Déçu du PQ

Je suis très déçu du chef du Parti québécois Jean-François Lisée. Plus on approche du scrutin de 2018, plus il s’éloigne des fondements même de ce parti; faire la souveraineté du Québec, sa principale raison d’être. Pourquoi vouloir prendre le pouvoir et mettre l’option de côté? On le sait ce qu’on veut; que le Québec devienne un pays. Quand bien même on serait dans l’opposition pour les 10 prochaines années, Il faut à tout moment démontrer ce que ferait un Québec souverain, lorsque le parti au pouvoir vote ses politiques ou prend des décisions dans l’exercice de son mandat.

Déçu aussi de sa tentative de rapprochement avec Québec solidaire et ses visions totalement à l’opposé. Et finalement, sa dernière frasque sur la langue française qui ne semble plus être sa réalité et sa priorité. Avec le déclin de cette langue, l’assimilation frappe à notre porte et il faut la protéger à tout prix.

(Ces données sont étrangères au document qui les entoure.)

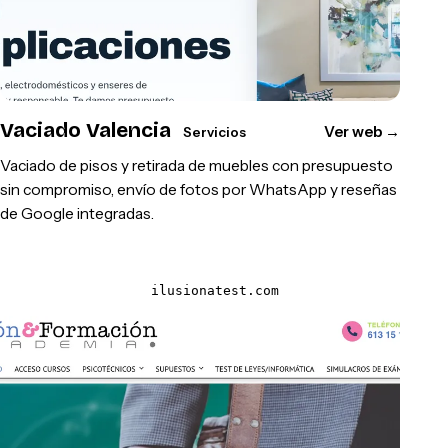
Vaciado Valencia
Ver web
→
Servicios
Vaciado de pisos y retirada de muebles con presupuesto
sin compromiso, envío de fotos por WhatsApp y reseñas
de Google integradas.
ilusionatest.com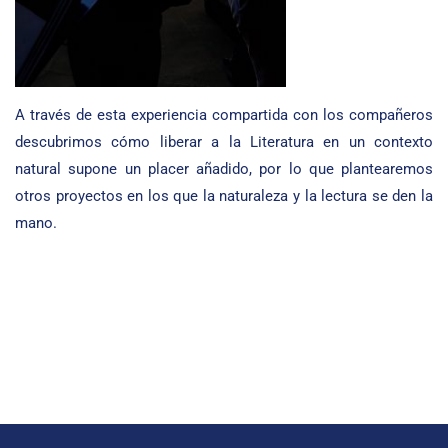
A través de esta experiencia compartida con los compañeros
descubrimos cómo liberar a la Literatura en un contexto
natural supone un placer añadido, por lo que plantearemos
otros proyectos en los que la naturaleza y la lectura se den la
mano.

Je vous invite à prendre connaissance du dernier papier de Denise Bombardier de mardi, dans les pages d’opinions du Journal de Montréal. Assez révélateur. On a une côte à remonter.

Le PQ dans la déconfiture

Quoi de plus désolant que d’assister à une autre séance d’autoflagellation du PQ? Dans le rapport Osez repenser le PQ de Paul St-Pierre Plamondon, il est question de revoir la notion de nationalisme de manière à revaloriser un nationalisme civique et inclusif.

Que signifie cette logorrhée supposément revampée du PQ rajeuni? On apprend qu’une des priorités électorales du PQ en 2018 sera la lutte contre la discrimination à l’emploi, le racisme et le profilage racial par la police. On compte ouvrir ainsi le parti aux communautés culturelles dont on imagine que les membres les plus radicaux s’en serviront comme d’un tremplin pour plonger dans l’accablement les nationalistes en train de se minoriser eux-mêmes.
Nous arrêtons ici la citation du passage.